**Action item**. Where "Tests" appears in a line of the entries below, that line should be copied.

━━━━━━━━

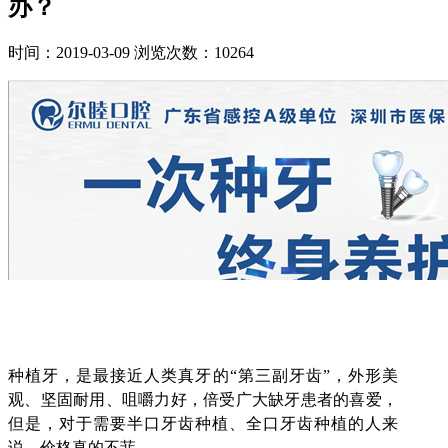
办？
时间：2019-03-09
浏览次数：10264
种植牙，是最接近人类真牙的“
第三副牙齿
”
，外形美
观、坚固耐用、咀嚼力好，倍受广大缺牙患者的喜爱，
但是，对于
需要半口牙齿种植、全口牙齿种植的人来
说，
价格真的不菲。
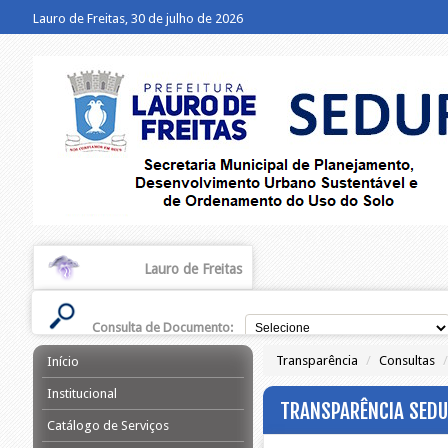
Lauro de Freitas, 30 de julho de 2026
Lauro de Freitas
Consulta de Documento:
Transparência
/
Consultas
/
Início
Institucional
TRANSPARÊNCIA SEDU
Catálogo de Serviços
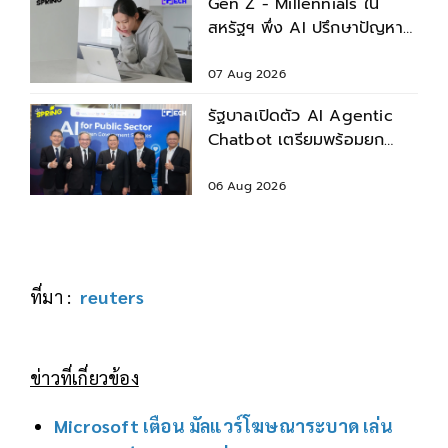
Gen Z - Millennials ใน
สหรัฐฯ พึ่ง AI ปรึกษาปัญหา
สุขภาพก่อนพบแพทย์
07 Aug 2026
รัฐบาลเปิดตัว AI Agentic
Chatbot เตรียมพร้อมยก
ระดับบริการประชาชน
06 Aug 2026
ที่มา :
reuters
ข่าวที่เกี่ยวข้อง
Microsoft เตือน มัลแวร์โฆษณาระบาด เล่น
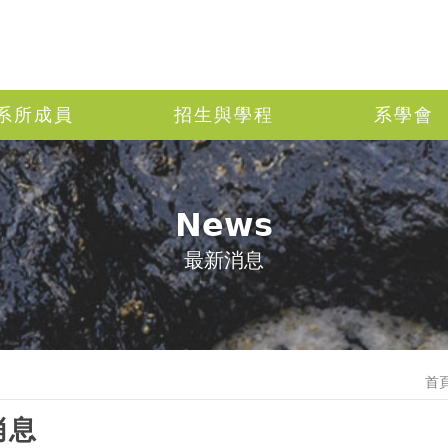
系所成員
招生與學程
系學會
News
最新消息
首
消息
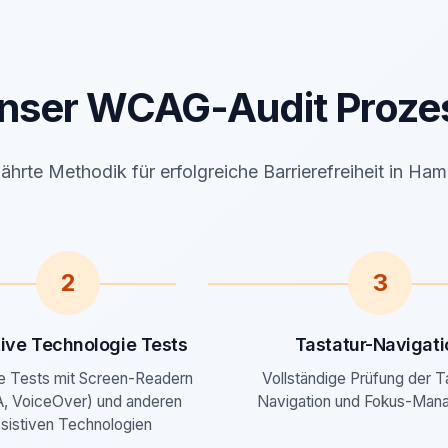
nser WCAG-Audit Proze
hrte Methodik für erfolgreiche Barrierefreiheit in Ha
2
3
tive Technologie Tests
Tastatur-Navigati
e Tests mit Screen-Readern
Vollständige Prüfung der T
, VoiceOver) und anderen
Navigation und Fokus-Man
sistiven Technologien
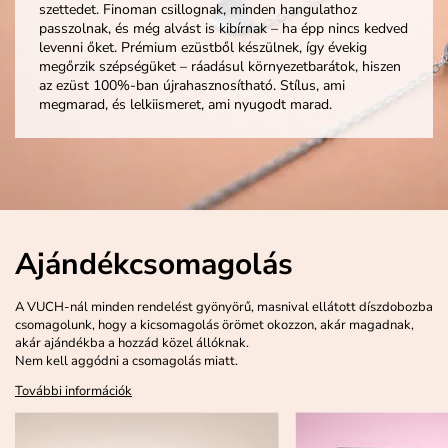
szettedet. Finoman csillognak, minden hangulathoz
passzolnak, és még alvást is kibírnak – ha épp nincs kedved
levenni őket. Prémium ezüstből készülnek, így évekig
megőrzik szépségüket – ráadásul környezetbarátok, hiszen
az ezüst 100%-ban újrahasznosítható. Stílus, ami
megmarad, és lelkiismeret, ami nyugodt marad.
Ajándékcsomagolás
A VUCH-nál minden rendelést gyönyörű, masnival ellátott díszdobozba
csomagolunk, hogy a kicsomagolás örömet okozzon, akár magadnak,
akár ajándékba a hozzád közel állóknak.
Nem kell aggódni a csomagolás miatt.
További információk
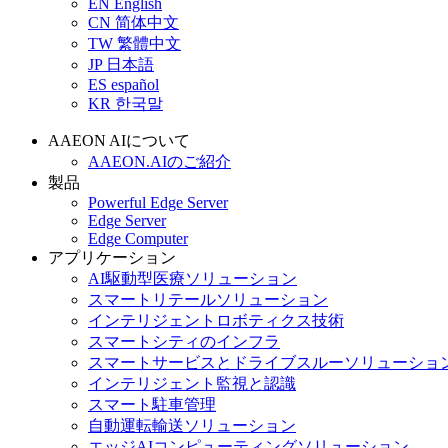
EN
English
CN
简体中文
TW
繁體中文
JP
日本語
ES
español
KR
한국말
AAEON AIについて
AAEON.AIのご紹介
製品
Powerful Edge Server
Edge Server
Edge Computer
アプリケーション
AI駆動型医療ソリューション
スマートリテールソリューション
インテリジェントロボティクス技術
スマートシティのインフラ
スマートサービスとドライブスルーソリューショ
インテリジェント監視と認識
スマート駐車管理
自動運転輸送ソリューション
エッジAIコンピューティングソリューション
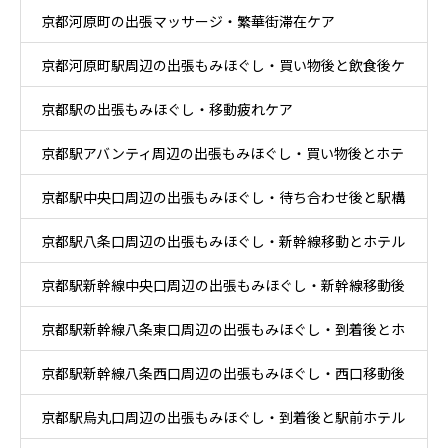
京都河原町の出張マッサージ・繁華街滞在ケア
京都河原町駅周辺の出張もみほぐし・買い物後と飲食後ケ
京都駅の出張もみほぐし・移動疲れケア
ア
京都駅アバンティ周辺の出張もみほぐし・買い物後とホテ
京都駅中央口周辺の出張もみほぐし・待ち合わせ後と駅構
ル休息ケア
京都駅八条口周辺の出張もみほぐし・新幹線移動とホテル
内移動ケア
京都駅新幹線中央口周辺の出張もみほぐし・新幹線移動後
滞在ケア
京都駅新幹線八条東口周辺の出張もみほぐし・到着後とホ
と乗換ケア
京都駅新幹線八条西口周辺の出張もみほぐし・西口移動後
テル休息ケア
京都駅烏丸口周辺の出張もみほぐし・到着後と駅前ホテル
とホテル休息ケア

━━━━━━━━

**Exercise solution**.
tive Technologie Tests
e Tests mit Screen-Readern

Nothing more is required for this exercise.